Antioxidant activity of XOs
The DPPH radical-scavenging activity of XO mixtures obtained by the Xyl10E enzymatic hydrolysis on pretreated SBB exhibited a concentration-dependent antioxidant effect after 6 h. At concentrations of 3 mg/mL and 1.5 mg/mL, the scavenging activities of the XOs were 30.25 ± 3.3 and 25.02 ± 2.1%, respectively. Similarly, the antioxidant activity measured by the ABTS•^+^ radical assay also showed a dose-dependent response, with scavenging activities of 48.58 ± 1.1% at 3 mg/mL and 30.50 ± 2.2% at 1.5 mg/mL. These results indicate that the antioxidant capacity of the XOs increases with concentration, as observed in both the DPPH and ABTS assays.

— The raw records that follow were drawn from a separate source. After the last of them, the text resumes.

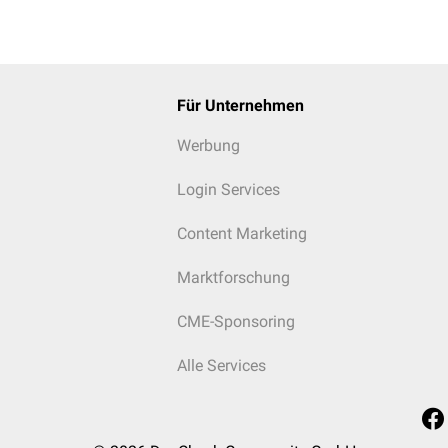
Für Unternehmen
Werbung
Login Services
Content Marketing
Marktforschung
CME-Sponsoring
Alle Services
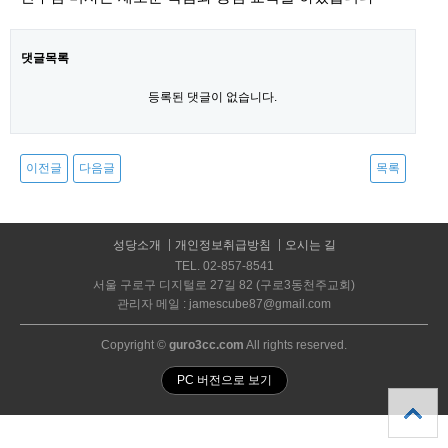
댓글목록
등록된 댓글이 없습니다.
이전글
다음글
목록
성당소개
개인정보취급방침
오시는 길
TEL. 02-857-8541
서울 구로구 디지털로 27길 82 (구로3동천주교회)
관리자 메일 : jamescube87@gmail.com
Copyright ©
guro3cc.com
All rights reserved.
PC 버전으로 보기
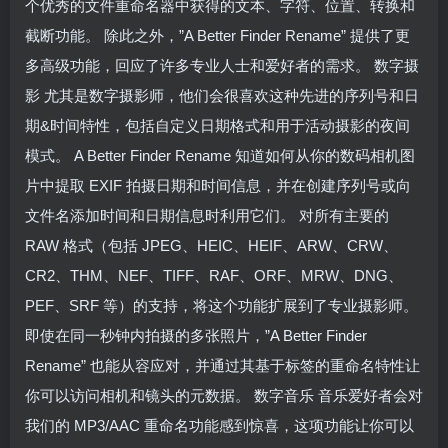
个优秀的文件重命名器中获得的文本、字符、位置、转换和
截断功能。 除此之外，”A Better Finder Rename” 提供了更
多高级功能，回应了许多专业人士和爱好者的需求。 数字摄
影 尤其是数字摄影师，他们会很喜欢这种先进的序列号和日
期&时间特性，包括自定义日期格式和用于活动摄影的夜间
模式。 A Better Finder Rename 知道如何从你的数码相机图
片中提取 EXIF 拍摄日期和时间信息，并在创建序列号或向
文件名添加时间和日期信息时利用它们。 对所有主要的
RAW 格式（包括 JPEG、HEIC、HEIF、ARW、CRW、
CR2、THM、NEF、TIFF、RAF、ORF、MRW、DNG、
PEF、SRF 等）的支持，将这个功能扩展到了专业摄影师。
即使在同一秒钟内拍摄的多张照片，”A Better Finder
Rename” 也能从容应对，并通过其基于标签的重命名特性让
你可以访问相机和镜头的元数据。 数字音乐 音乐爱好者会对
我们的 MP3/AAC 重命名功能感到惊喜，这项功能让你可以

Structural analysis of Xyl10 C and Xyl10E
The molecular models for the enzymes were developed by the D-I-TASSER and their quality estimated using diverse structure assessment tools. Specifically, the MolProbity score for Xyl10 C was of 1.05, whereas that for Xyl10E was of 1.23. The MolProbity score is adjusted to reflect the crystallographic resolution of the model, and a lower score means a better model (Chen et al. 2010). Then, the models obtained were of enough quality for the intended analysis. The results of the molecular structural analysis revealed that both proteins belong to the GH10 family and showed the representative (β/α)8 TIM barrel (triose-phosphate isomerase) fold of this family. Concerning the active site, both enzymes contain conserved residues as the canonical glutamate partners distanced by 5 Å. Specifically, the catalytic acid/base and the nucleophile residues identified were Glu 133 and Glu 262 for Xyl10 C and Glu 141 and Glu 275 for Xyl10E (Fig. 5a and b, respectively). Additionally, we measured the size of the catalytic pockets (as the area (Å^2^) and volume (Å^3^)) and found that the xylanase Xyl10E site was larger (1031, 1087) than that of Xyl10 C (873, 778). Moreover, we calculated the number of acid and basic residues and the resulting ratio (A/B ratio) as a descriptor associated with halotolerance, which is also illustrated as the higher number of acid residues counted for Xyl10 C compared to Xyl10E (non-halotolerant) and the halotolerant xylanase Xyl10B previously characterized by our group (Mon et al. 2022) (Fig. 5c and d). In this sense, the A/B value at the ligand binding face of the Xyl10 C was 3.3 (Supplemental Table S3).Fig. 5. Modeled structure of Xyl10 C and Xyl10E. The complete TIM-barrel structures of Xyl10 C (a) and Xyl10E (b) with the catalytic glutamate residues are shown in red. Schematic representation of surface amino acids of Xyl10 C (c), Xyl10B (d), and Xyl10E (e). Red represents the acidic amino acids, whereas light blue represents the surface of the ligand in the catalytic site. Note the differential usage of the acidic amino acids that surround the catalytic site
The residues for the ligand binding site, specifically residues Glu 40, Asn 41, Lys 59, His 79, Trp 83, Gln 86, Asn 132, Glu 133, Tyr 208, Asn 209, Gln 240, Glu 262, Trp 322, Trp 330, and Ser 334 for Xyl10 C, and Glu 40, Asn 41, Lys 44, His 83, Trp 87, Gln 90, Asn 140, Glu 141, Tyr 206, Ser 207, Gln 238, Glu 275, Trp 329, Trp 337, and Arg 341 for Xyl10E, were also predicted by the D-I-TASSER. Based on the functional prediction, the top structural homologs for both enzymes were GH10 xylanases (PDB 1r87 A) and their ligand β-D-xylose.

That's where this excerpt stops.